Essa espécie possui uma grande capacidade de estocar energia, dentre as do tipo C4, além de ter alta produtividade em climas frios e manter sua atividade fotossintética ativa a temperaturas abaixo de 6°C. Essa temperatura permite que a planta se mantenha durante um longo período em estado vegetativo, nas regiões com climas frios. Em comparação com o milho (Zea mays), por exemplo, essa mesma temperatura está bem abaixo do mínimo exigido pela planta. A compreensão dessa diferença entre as duas espécies ajudará na adaptação do milho a ambientes mais frios.   
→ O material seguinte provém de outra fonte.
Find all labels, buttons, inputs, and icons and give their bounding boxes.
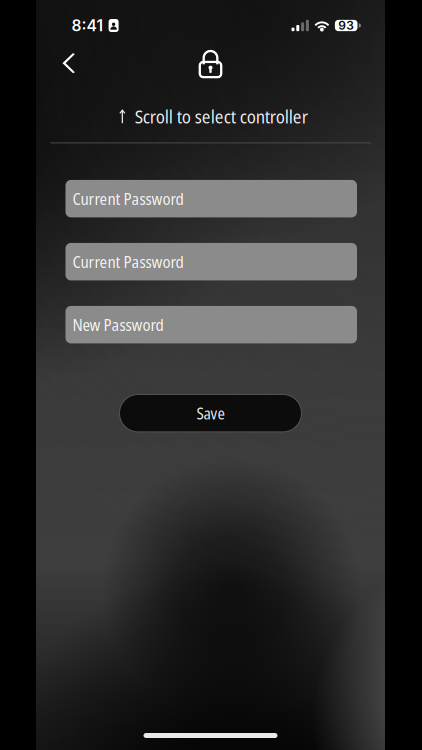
staticText: Save <box>196 402 224 424</box>
button[interactable]: New Password <box>66 306 357 343</box>
staticText: New Password <box>72 314 164 336</box>
staticText: 93 <box>338 18 354 33</box>
button[interactable]: Back <box>48 46 92 80</box>
button[interactable]: Current Password <box>66 243 357 280</box>
staticText: Current Password <box>72 250 184 273</box>
button[interactable]: Save <box>120 394 302 432</box>
staticText: 8:41 <box>72 16 104 35</box>
staticText: Scroll to select controller <box>135 104 308 129</box>
button[interactable]: Current Password <box>66 180 357 217</box>
button[interactable]: Locked <box>188 46 232 80</box>
staticText: Current Password <box>72 188 184 210</box>
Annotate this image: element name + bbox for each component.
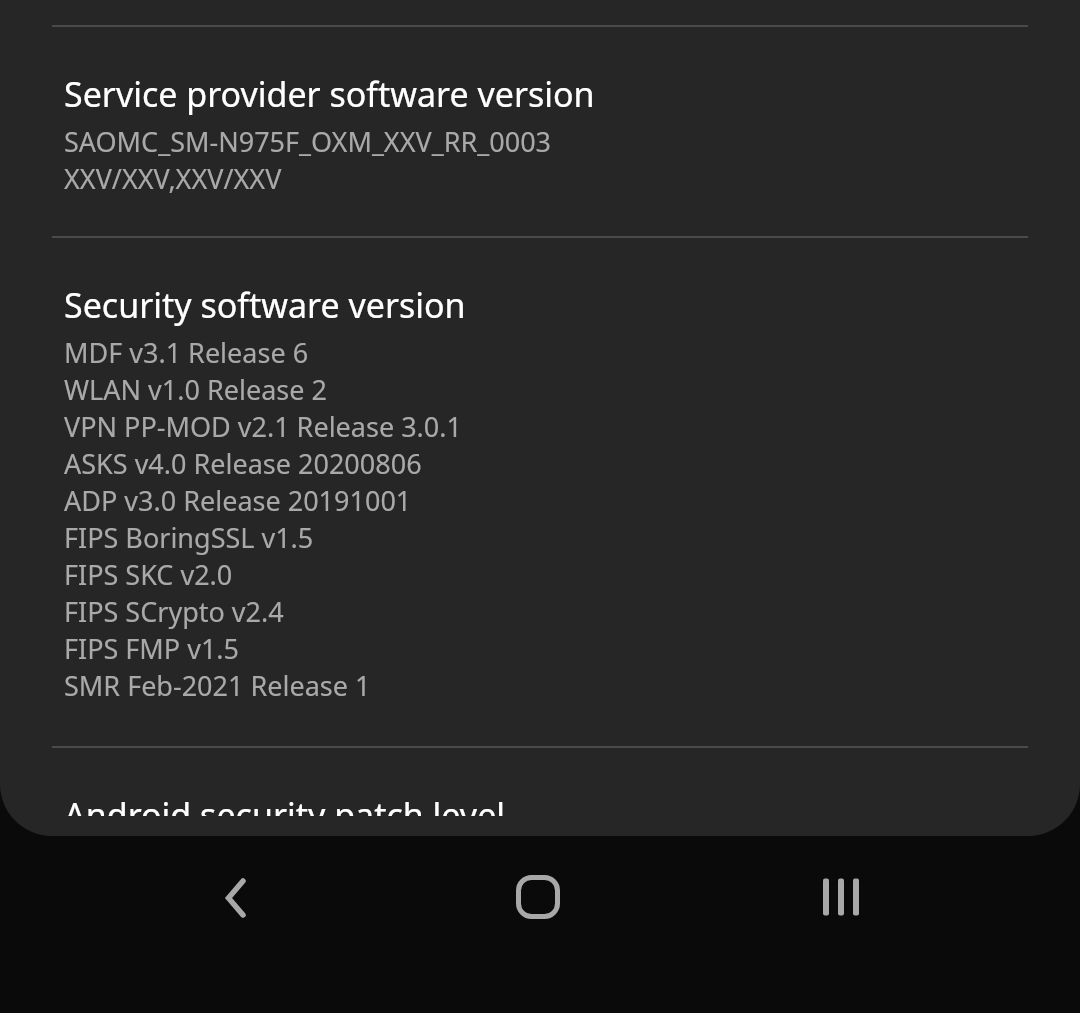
staticText: ASKS v4.0 Release 20200806	[64, 445, 422, 482]
button[interactable]: Security software version	[0, 238, 1080, 724]
button[interactable]: Recent apps	[801, 857, 881, 937]
staticText: Android security patch level	[64, 792, 506, 816]
staticText: XXV/XXV,XXV/XXV	[64, 160, 282, 197]
staticText: Service provider software version	[64, 71, 595, 117]
staticText: FIPS FMP v1.5	[64, 630, 240, 667]
staticText: FIPS SKC v2.0	[64, 556, 233, 593]
staticText: MDF v3.1 Release 6	[64, 334, 309, 371]
staticText: VPN PP-MOD v2.1 Release 3.0.1	[64, 408, 462, 445]
staticText: SMR Feb-2021 Release 1	[64, 667, 371, 704]
staticText: FIPS SCrypto v2.4	[64, 593, 284, 630]
button[interactable]: Android security patch level	[0, 748, 1080, 836]
staticText: ADP v3.0 Release 20191001	[64, 482, 412, 519]
button[interactable]: Service provider software version	[0, 27, 1080, 217]
button[interactable]: Home	[498, 857, 578, 937]
staticText: Security software version	[64, 282, 466, 328]
staticText: WLAN v1.0 Release 2	[64, 371, 327, 408]
staticText: FIPS BoringSSL v1.5	[64, 519, 314, 556]
button[interactable]: Back	[197, 858, 277, 938]
staticText: SAOMC_SM-N975F_OXM_XXV_RR_0003	[64, 123, 552, 160]
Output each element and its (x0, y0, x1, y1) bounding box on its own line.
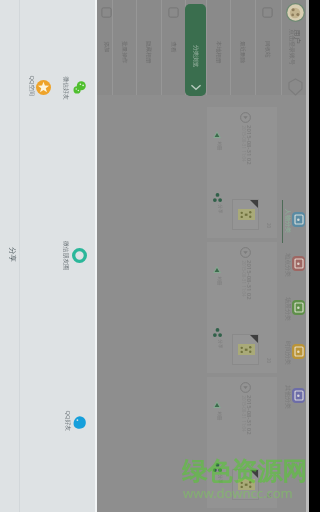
staticText: 分享 (216, 204, 222, 214)
staticText: 分享 (216, 474, 222, 484)
button[interactable]: QQ空间 (28, 72, 58, 102)
button[interactable]: 时间分类 (282, 338, 308, 366)
staticText: 场景分类 (284, 297, 292, 321)
staticText: 点击登录账号 (288, 29, 296, 65)
staticText: 分享 (8, 247, 17, 262)
staticText: 时间分类 (284, 341, 292, 365)
staticText: 地点分类 (284, 253, 292, 277)
button[interactable]: 2015-08-31 02 (207, 242, 277, 373)
staticText: www.downcc.com (183, 484, 293, 502)
button[interactable]: 2015-08-31 02 (207, 377, 277, 508)
staticText: 添加 (102, 42, 110, 54)
button[interactable]: 账号 (282, 0, 308, 95)
button[interactable]: 隐藏相册 (136, 0, 160, 95)
staticText: 绿色资源网 (182, 456, 307, 487)
button[interactable]: 本地相册 (206, 0, 230, 95)
button[interactable]: 人物分类 (282, 206, 308, 234)
staticText: 分享 (216, 340, 222, 348)
staticText: 人物分类 (284, 209, 292, 233)
button[interactable]: 微信好友 (64, 72, 94, 102)
staticText: 2015-08-31 02 (245, 395, 253, 435)
staticText: 相册 (216, 142, 222, 150)
staticText: 隐藏相册 (145, 41, 152, 64)
staticText: 回收站 (264, 41, 271, 58)
button[interactable]: 地点分类 (282, 250, 308, 278)
button[interactable]: 其他分类 (282, 382, 308, 410)
staticText: 2015-08-31 02 (245, 260, 253, 300)
staticText: 分类浏览 (192, 45, 199, 68)
button[interactable]: QQ好友 (64, 407, 94, 437)
button[interactable]: 场景分类 (282, 294, 308, 322)
button[interactable]: 最近删除 (230, 0, 254, 95)
button[interactable]: 查看 (161, 0, 185, 95)
staticText: 本地相册 (215, 41, 222, 64)
staticText: QQ好友 (64, 410, 72, 432)
staticText: QQ空间 (28, 76, 36, 96)
staticText: 最近删除 (239, 41, 246, 64)
staticText: 用户 (292, 30, 302, 44)
staticText: 微信朋友圈 (63, 241, 70, 270)
button[interactable]: 微信朋友圈 (64, 240, 94, 270)
button[interactable]: 分类浏览 (185, 4, 206, 96)
staticText: 20 (266, 223, 272, 229)
button[interactable]: 批量操作 (112, 0, 136, 95)
staticText: 相册 (216, 276, 222, 286)
button[interactable]: 2015-08-31 02 (207, 107, 277, 238)
button[interactable]: 回收站 (255, 0, 279, 95)
staticText: 20 (266, 493, 272, 499)
staticText: 20 (266, 358, 272, 364)
staticText: 微信好友 (62, 76, 70, 100)
staticText: 2015-08-31 02 (245, 125, 253, 165)
staticText: 批量操作 (121, 41, 128, 64)
staticText: 查看 (170, 42, 176, 54)
staticText: 相册 (216, 412, 222, 420)
staticText: 其他分类 (284, 385, 292, 409)
button[interactable]: 添加 (94, 0, 118, 95)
As plantas do C4, entre elas o milho, o sorgo, e a cana-de-açúcar, diferem de plantas C3, como o trigo e o arroz, pela existência de outra via pela qual o gás carbônico pode ser incorporado. Este mecanismo, denominado via C4, tornou estas espécies mais eficientes na conversão da energia solar em matéria vegetal. A base dos estudos dos pesquisadores é a compreensão desse mecanismo C4, composto por quatro etapas.

As reações que fazem parte do mecanismo são catalisadas por uma enzima e, particularmente, em algumas dessas reações, há uma chamada Piruvato Fosfato Diquinase (PPDK, sigla em inglês), composta por duas partes. Os pesquisadores observaram o comportamento da enzima a temperaturas baixas e perceberam que houve uma separação das duas partes da molécula, o que não ocorreu com as outras três enzimas específicas. Ao examinarem a seqüência do gene que codifica a enzima, os pesquisadores não encontraram nenhuma diferença, obtendo o mesmo resultado ao analisarem o composto in vitro.         

Quando colocada nas mesmas condições, ou seja, no frio, a enzima apresentou diferentes comportamentos nas duas espécies. No milho, ela foi desaparecendo lentamente, ao mesmo tempo em que a capacidade da folha de reter o CO2, na fotossíntese, também diminuía. O inverso ocorreu com a M.giganteus, isto é, ela produziu mais enzima e as folhas mantiveram a capacidade fotossintética.       

Para entenderem essa diferença de comportamento, os pesquisadores clonaram o gene que expressa a enzima das duas espécies usando a bactéria E. Coli. Dessa forma, foi possível isolar grandes quantidades desta substância. Os pesquisadores concluíram que o aumento quantitativo do catalizador é um fator importante para a resistência da Miscanthus ao frio. Os resultados obtidos mostram a possibilidade de fazer com que a planta de milho produza, por mais tempo, maior quantidade da enzima em climas com temperaturas baixas.